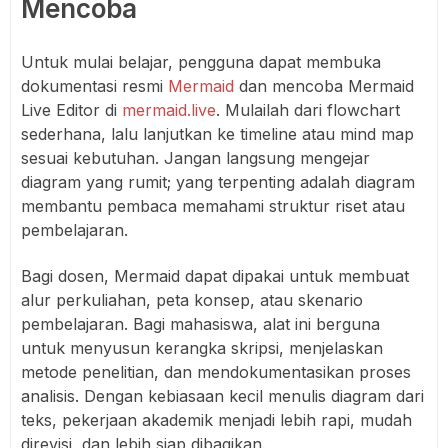
Mencoba
Untuk mulai belajar, pengguna dapat membuka
dokumentasi resmi
Mermaid
dan mencoba Mermaid
Live Editor di
mermaid.live
. Mulailah dari flowchart
sederhana, lalu lanjutkan ke timeline atau mind map
sesuai kebutuhan. Jangan langsung mengejar
diagram yang rumit; yang terpenting adalah diagram
membantu pembaca memahami struktur riset atau
pembelajaran.
Bagi dosen, Mermaid dapat dipakai untuk membuat
alur perkuliahan, peta konsep, atau skenario
pembelajaran. Bagi mahasiswa, alat ini berguna
untuk menyusun kerangka skripsi, menjelaskan
metode penelitian, dan mendokumentasikan proses
analisis. Dengan kebiasaan kecil menulis diagram dari
teks, pekerjaan akademik menjadi lebih rapi, mudah
direvisi, dan lebih siap dibagikan.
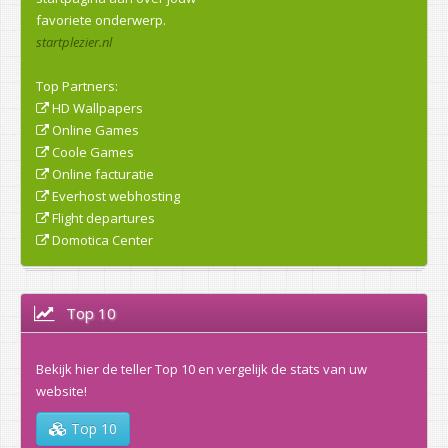
favoriete onderwerp.
startplezier.nl
Top Partners:
HD Wallpapers
Online Games
Coole Games
Online facturatie
Everhost webhosting
Flight departures
Domotica Center
Top 10
Bekijk hier de teller Top 10 en vergelijk de stats van uw
website!
Top 10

..........

YOUR GOAL =>
Quote exactly the lines from the line that contains "dokumentasi resmi" through the last line of the listing, please, leaving out all pictures.

TASK RESPONSE =>
dokumentasi resmi
Mermaid
dan mencoba Mermaid
Live Editor di
mermaid.live
. Mulailah dari flowchart
sederhana, lalu lanjutkan ke timeline atau mind map
sesuai kebutuhan. Jangan langsung mengejar
diagram yang rumit; yang terpenting adalah diagram
membantu pembaca memahami struktur riset atau
pembelajaran.
Bagi dosen, Mermaid dapat dipakai untuk membuat
alur perkuliahan, peta konsep, atau skenario
pembelajaran. Bagi mahasiswa, alat ini berguna
untuk menyusun kerangka skripsi, menjelaskan
metode penelitian, dan mendokumentasikan proses
analisis. Dengan kebiasaan kecil menulis diagram dari
teks, pekerjaan akademik menjadi lebih rapi, mudah
direvisi, dan lebih siap dibagikan.
favoriete onderwerp.
startplezier.nl
Top Partners:
HD Wallpapers
Online Games
Coole Games
Online facturatie
Everhost webhosting
Flight departures
Domotica Center
Top 10
Bekijk hier de teller Top 10 en vergelijk de stats van uw
website!
Top 10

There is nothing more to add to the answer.